Stored records:
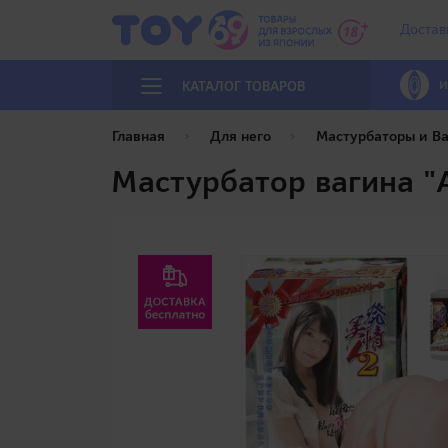
Достав
И
КАТАЛОГ ТОВАРОВ
Главная
Для него
Мастурбаторы и В
Мастурбатор вагина "Ai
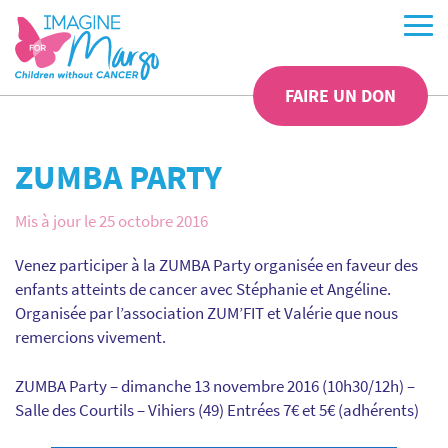
FAIRE UN DON
ZUMBA PARTY
Mis à jour le 25 octobre 2016
Venez participer à la ZUMBA Party organisée en faveur des
enfants atteints de cancer avec Stéphanie et Angéline.
Organisée par l’association ZUM’FIT et Valérie que nous
remercions vivement.
ZUMBA Party – dimanche 13 novembre 2016 (10h30/12h) –
Salle des Courtils – Vihiers (49) Entrées 7€ et 5€ (adhérents)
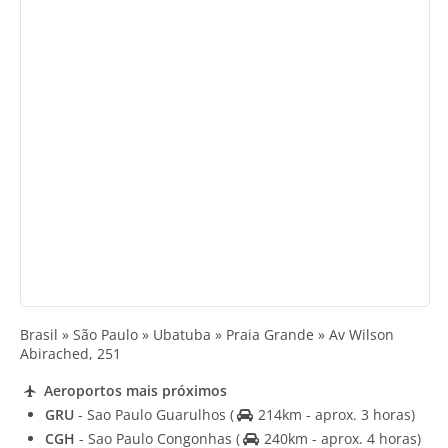
Brasil » São Paulo » Ubatuba » Praia Grande » Av Wilson
Abirached, 251
Aeroportos mais próximos
GRU
- Sao Paulo Guarulhos
(
214km - aprox. 3 horas)
CGH
- Sao Paulo Congonhas
(
240km - aprox. 4 horas)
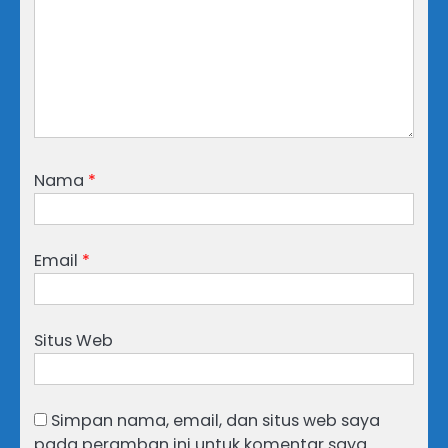
Nama
*
Email
*
Situs Web
Simpan nama, email, dan situs web saya
pada peramban ini untuk komentar saya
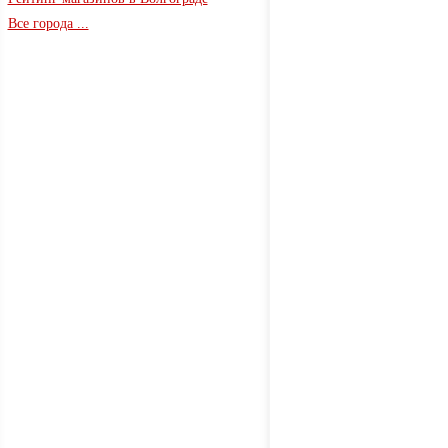
Все города ...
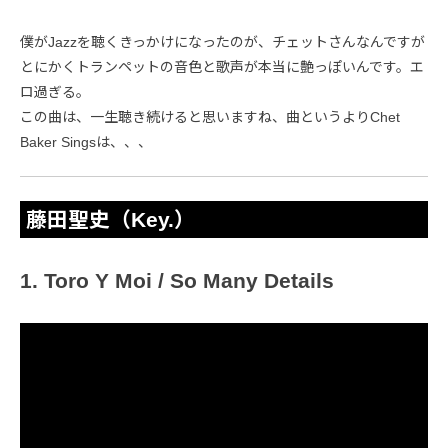
僕がJazzを聴くきっかけになったのが、チェットさんなんですが
とにかくトランペットの音色と歌声が本当に艶っぽいんです。エ
ロ過ぎる。
この曲は、一生聴き続けると思いますね、曲というよりChet
Baker Singsは、、、
藤田聖史（Key.）
1. Toro Y Moi / So Many Details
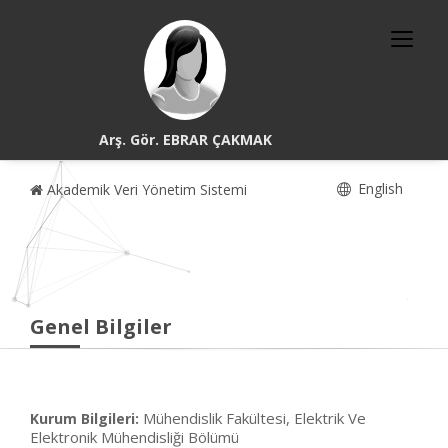
Arş. Gör. EBRAR ÇAKMAK
English
Akademik Veri Yönetim Sistemi
Genel Bilgiler
Mühendislik Fakültesi, Elektrik Ve
Kurum Bilgileri:
Elektronik Mühendisliği Bölümü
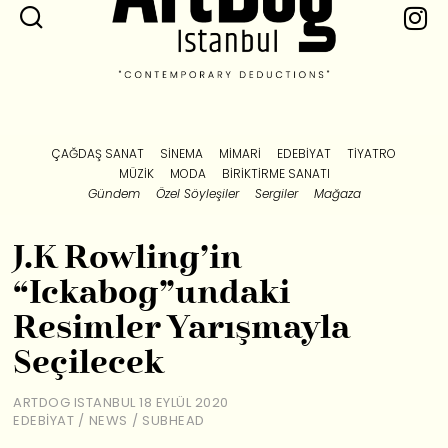
ÇAĞDAŞ SANAT
SINEMA
MIMARI
EDEBIYAT
TIYATRO
MÜZIK
MODA
BIRIKTIRME SANATI
Gündem
Özel Söyleşiler
Sergiler
Mağaza
J.K Rowling’in
“Ickabog”undaki
Resimler Yarışmayla
Seçilecek
ARTDOG ISTANBUL
18 EYLÜL 2020
EDEBIYAT
/
NEWS
/
SUBHEAD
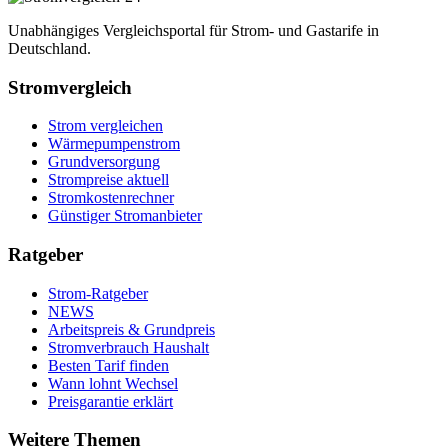
Unabhängiges Vergleichsportal für Strom- und Gastarife in
Deutschland.
Stromvergleich
Strom vergleichen
Wärmepumpenstrom
Grundversorgung
Strompreise aktuell
Stromkostenrechner
Günstiger Stromanbieter
Ratgeber
Strom-Ratgeber
NEWS
Arbeitspreis & Grundpreis
Stromverbrauch Haushalt
Besten Tarif finden
Wann lohnt Wechsel
Preisgarantie erklärt
Weitere Themen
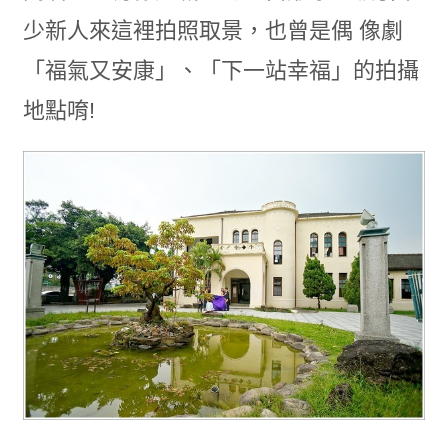
少新人來這裡拍照取景，也曾是偶 像劇
「福氣又安康」、「下一站幸福」的拍攝
地點唷!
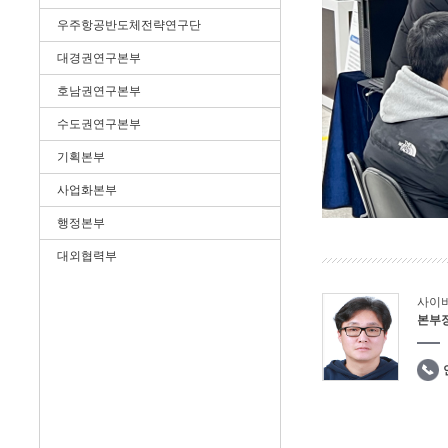
우주항공반도체전략연구단
대경권연구본부
호남권연구본부
수도권연구본부
기획본부
사업화본부
행정본부
대외협력부
사이
본부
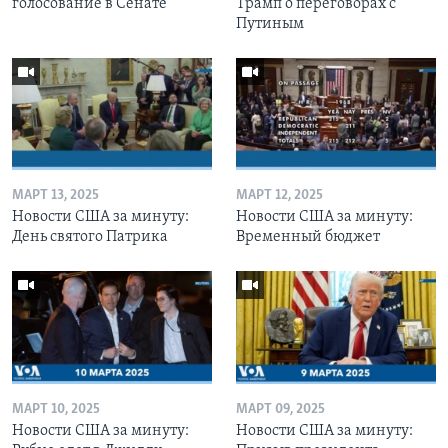
голосование в Сенате
Трамп о переговорах с
Путиным
МАРТ 13, 2025
МАРТ 12, 2025
Новости США за минуту:
Новости США за минуту:
День святого Патрика
Временный бюджет
МАРТ 10, 2025
МАРТ 09, 2025
Новости США за минуту:
Новости США за минуту:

Required work: Give only a number, the count of lines above that include the string "saya".

Expected answer: 2